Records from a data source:
━━━━━━━━━━━━━━━━━━━━
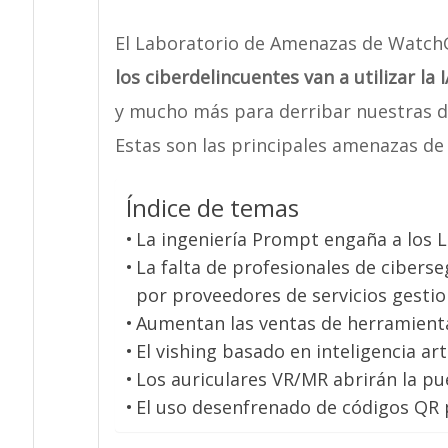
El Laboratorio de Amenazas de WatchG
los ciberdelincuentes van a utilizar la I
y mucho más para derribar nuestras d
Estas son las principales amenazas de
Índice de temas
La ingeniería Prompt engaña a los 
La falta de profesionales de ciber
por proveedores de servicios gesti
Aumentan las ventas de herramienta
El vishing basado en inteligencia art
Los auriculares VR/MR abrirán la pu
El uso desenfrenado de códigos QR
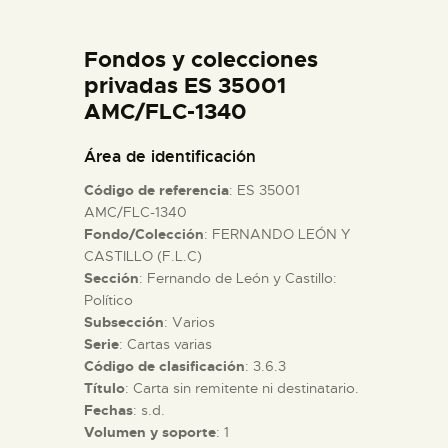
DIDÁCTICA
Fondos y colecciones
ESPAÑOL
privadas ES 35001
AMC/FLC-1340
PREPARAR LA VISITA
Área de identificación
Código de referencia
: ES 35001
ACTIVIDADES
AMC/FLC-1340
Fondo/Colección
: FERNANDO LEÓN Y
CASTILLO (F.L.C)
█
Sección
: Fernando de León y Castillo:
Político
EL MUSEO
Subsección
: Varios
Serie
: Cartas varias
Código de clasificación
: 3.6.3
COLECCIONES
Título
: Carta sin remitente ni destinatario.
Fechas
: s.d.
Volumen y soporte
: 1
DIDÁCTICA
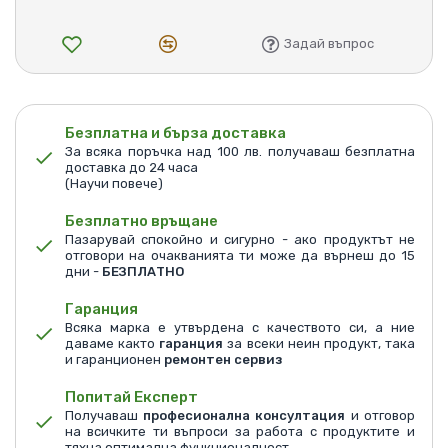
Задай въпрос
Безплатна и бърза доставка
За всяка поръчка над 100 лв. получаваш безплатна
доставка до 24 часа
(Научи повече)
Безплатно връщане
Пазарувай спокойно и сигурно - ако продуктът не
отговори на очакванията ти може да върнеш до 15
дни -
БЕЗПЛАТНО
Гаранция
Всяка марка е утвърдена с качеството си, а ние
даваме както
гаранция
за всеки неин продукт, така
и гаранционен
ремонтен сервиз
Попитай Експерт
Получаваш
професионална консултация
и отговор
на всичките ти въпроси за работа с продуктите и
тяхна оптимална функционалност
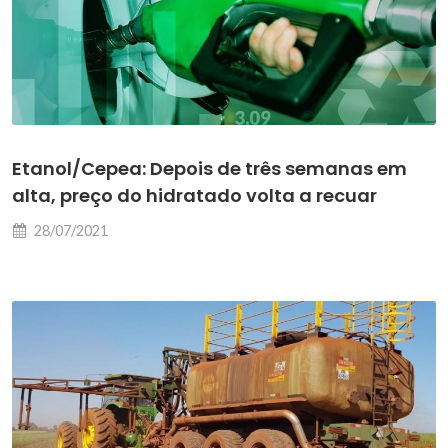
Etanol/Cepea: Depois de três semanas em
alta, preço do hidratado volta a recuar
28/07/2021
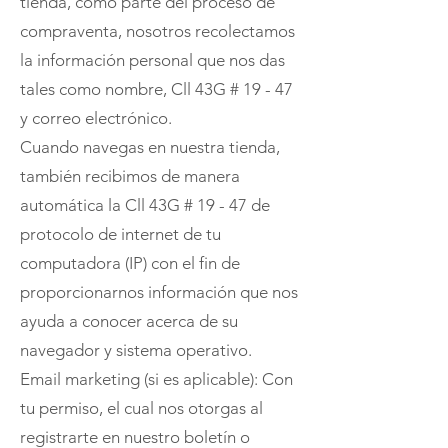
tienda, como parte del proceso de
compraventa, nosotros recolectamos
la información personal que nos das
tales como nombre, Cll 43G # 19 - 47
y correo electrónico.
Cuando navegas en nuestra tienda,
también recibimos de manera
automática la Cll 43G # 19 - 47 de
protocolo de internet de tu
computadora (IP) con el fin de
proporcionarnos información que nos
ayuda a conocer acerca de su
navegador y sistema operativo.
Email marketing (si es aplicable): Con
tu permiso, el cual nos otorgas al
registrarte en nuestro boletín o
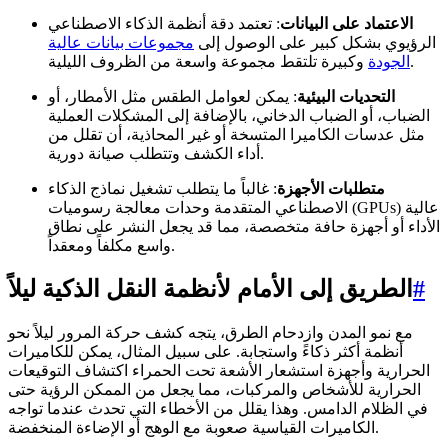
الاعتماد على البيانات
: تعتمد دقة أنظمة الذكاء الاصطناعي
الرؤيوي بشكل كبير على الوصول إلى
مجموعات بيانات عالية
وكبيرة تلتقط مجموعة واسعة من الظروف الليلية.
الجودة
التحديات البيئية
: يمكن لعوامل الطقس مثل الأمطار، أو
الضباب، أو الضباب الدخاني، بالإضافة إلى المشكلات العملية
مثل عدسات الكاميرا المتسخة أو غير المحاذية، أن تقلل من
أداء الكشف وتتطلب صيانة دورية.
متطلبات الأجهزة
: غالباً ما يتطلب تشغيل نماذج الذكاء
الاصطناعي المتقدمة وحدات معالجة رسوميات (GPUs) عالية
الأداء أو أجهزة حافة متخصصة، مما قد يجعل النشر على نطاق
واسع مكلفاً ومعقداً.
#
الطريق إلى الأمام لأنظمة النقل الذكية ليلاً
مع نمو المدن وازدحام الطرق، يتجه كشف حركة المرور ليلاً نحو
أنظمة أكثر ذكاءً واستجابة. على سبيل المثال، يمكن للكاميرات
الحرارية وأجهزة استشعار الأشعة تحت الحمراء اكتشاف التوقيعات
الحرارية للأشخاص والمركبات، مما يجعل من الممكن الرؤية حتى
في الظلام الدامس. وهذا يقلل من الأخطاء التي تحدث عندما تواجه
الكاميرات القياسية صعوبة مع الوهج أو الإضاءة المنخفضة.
━━━━━━━━━━━━━━━━━━━━
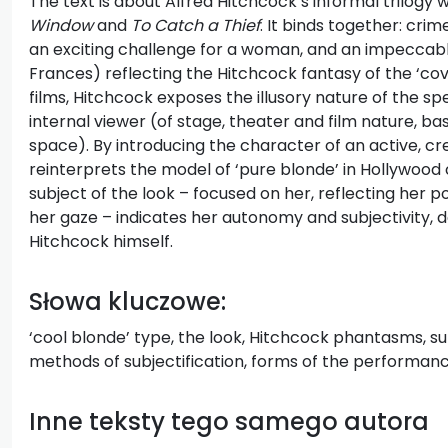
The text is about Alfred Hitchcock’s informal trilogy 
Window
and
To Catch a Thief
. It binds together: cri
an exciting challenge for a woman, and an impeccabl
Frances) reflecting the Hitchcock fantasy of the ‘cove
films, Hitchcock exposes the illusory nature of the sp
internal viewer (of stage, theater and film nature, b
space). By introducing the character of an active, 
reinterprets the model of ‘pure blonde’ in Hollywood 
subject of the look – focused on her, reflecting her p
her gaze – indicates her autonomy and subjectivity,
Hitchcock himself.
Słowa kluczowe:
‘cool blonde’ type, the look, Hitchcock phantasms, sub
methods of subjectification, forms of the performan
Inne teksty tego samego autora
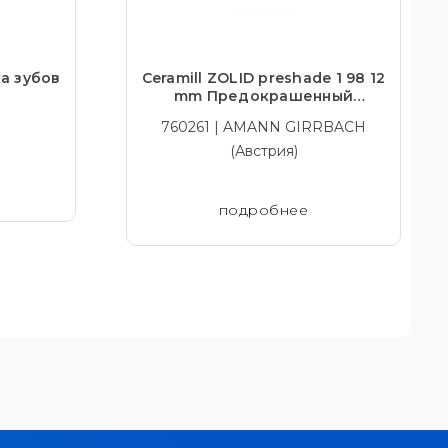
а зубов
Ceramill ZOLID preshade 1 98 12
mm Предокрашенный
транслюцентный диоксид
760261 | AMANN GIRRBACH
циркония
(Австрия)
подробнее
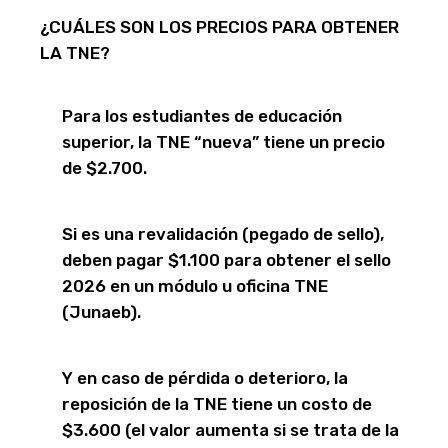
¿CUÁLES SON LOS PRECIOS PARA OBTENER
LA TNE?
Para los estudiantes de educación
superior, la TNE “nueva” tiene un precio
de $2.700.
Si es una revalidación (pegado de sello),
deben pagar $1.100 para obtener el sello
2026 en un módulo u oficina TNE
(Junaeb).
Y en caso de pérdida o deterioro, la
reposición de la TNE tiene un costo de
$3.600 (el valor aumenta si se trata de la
━━━━━━━━━━━━━━━━━━━━
**Exercise description**
Using the data above, output the line that has "Попитай Експерт", the line that has "proporcionarnos información que nos", and whatever lines fall between, each exactly as it stands and without pictures.

**Response**
Попитай Експерт
Получаваш
професионална консултация
и отговор
на всичките ти въпроси за работа с продуктите и
тяхна оптимална функционалност
Etanol/Cepea: Depois de três semanas em
alta, preço do hidratado volta a recuar
28/07/2021
tienda, como parte del proceso de
compraventa, nosotros recolectamos
la información personal que nos das
tales como nombre, Cll 43G # 19 - 47
y correo electrónico.
Cuando navegas en nuestra tienda,
también recibimos de manera
automática la Cll 43G # 19 - 47 de
protocolo de internet de tu
computadora (IP) con el fin de
proporcionarnos información que nos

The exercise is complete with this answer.